I first wrote about limbo, in my second blog post (“More about Why I Love Ultras”), referring to the place one finds yourself in after the successful completion of an event. Ahem, today I am writing about a different kind of limbo, a place with no euphoric high. This is where I found myself this week, after my less-than-successful attempt at a 100 miler last weekend…if you like you can read all about that experience in my previous two posts.
Coping with injury is the hardest part of training. How ironic, that not training, can be the hardest part of training? It is a bit (or a lot) depressing and frustrating to sit on the sideline and watch others train, while you can feel your hard earned fitness going into decline, all of this without the mental boost of exercise induced endorphin highs.
So this week I was putting some spare time to good use and read up on the successes of Michael Jordan (MJ), the American former professional basketball player and entrepreneur.
Well, old MJ’s quotes gave me the get-up-and-go, to get the hell out of limbo!
Try as hard as you like, after an unsuccessful experience, failure keeps popping up in the mind, sometimes at the most unwelcome moments. So the most important thing to remember is that every event, good or bad, brings opportunities and you can choose what to make of it. Failure is not a tangible thing and we don’t have to make it real, failure is a figment of our imagination. When I felt down, I called on the first in my arsenal of three MJ quotes: “I’ve failed over and over and over again in my life and that is why I succeed.”
My second MJ quote, reminded me of the importance of having a fallback strategy in store, which instantaneously will give you direction and support, when you get injured: “If you’re trying to achieve, there will be roadblocks. I’ve had them; everybody has had them. But obstacles don’t have to stop you. If you run into a wall, don’t turn around and give up. Figure out how to climb it, go through it, or work around it.”

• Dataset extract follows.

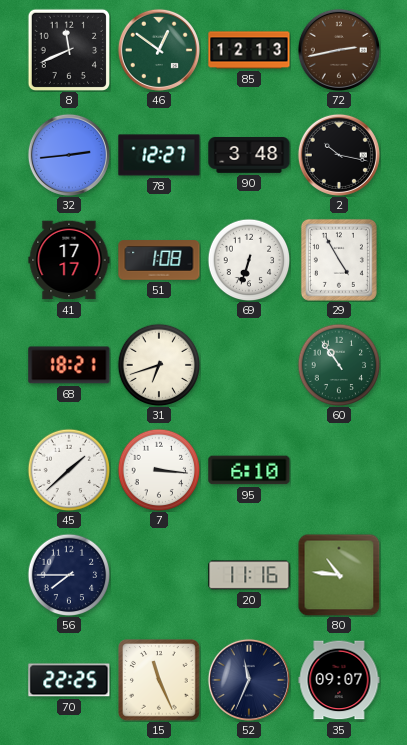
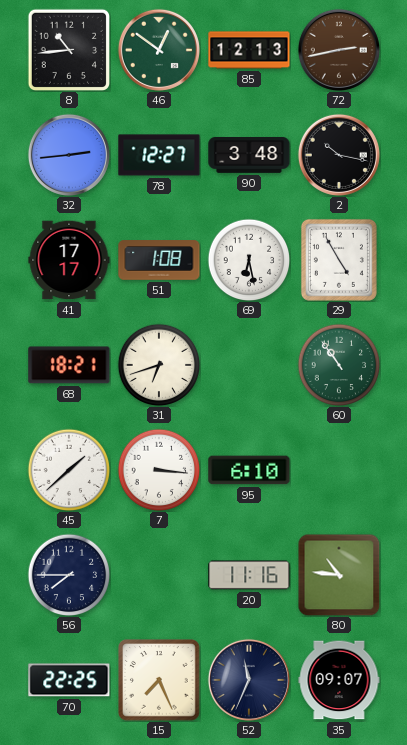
8: 11:41 -> 10:44
69: 6:33 -> 6:28
15: 11:26 -> 7:26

Let’s take a look at my “roadblock” plan:
1. Healing and recovery:
Initially adopt RICE (rest, ice, compression and elevation). Build a relationship with a reputable therapist (a physiotherapist or the like), who will offer treatment and suggest rehabilitation exercises.
2. Maintain a positive mental attitude:
Acknowledge, accept and respect the injury and your body. Spoil yourself and be lazy for a change, do things you enjoy like sleeping late, socializing late, go for a massage or a movie. Buy a book or DVD on a role model that will inspire you.
This can be tricky as many of us look to our favourite foods for comfort and while a little is fine, we easily cross the line to binge eating and that just makes one feel worse. Reduce your calorie intake, to match the drop in energy expenditure when training seizes. Focus on fresh, high quality ingredients and emphasise unprocessed, alkaline foods. Balance carbohydrates, proteins and good fats appropriately. The role of quality nutrition and adequate hydration are often under estimated in boosting the body and mind during recovery. Spread these foods over small, regular meals which will be easy on the digestive system and so boost the immune system and the body’s self-healing capabilities.
Take inventory of what you can do, be it cycling, swimming, floor exercises or strength training. You will find that cross-training delivers countless benefits like improved mobility and balance, improved posture, decreased risk of injury, increased bone density and a boost to self-confidence and body image, thus reducing the risk of injury related blues clouding your day. Often we neglect cross-training, due to time constraints.
Today I end off with the last of my three MJ quotes. Carry these seven short, light words with you wherever you go, in good or bad times: Just play. Have fun. Enjoy the game.”
Happy running, see you on the trails soon.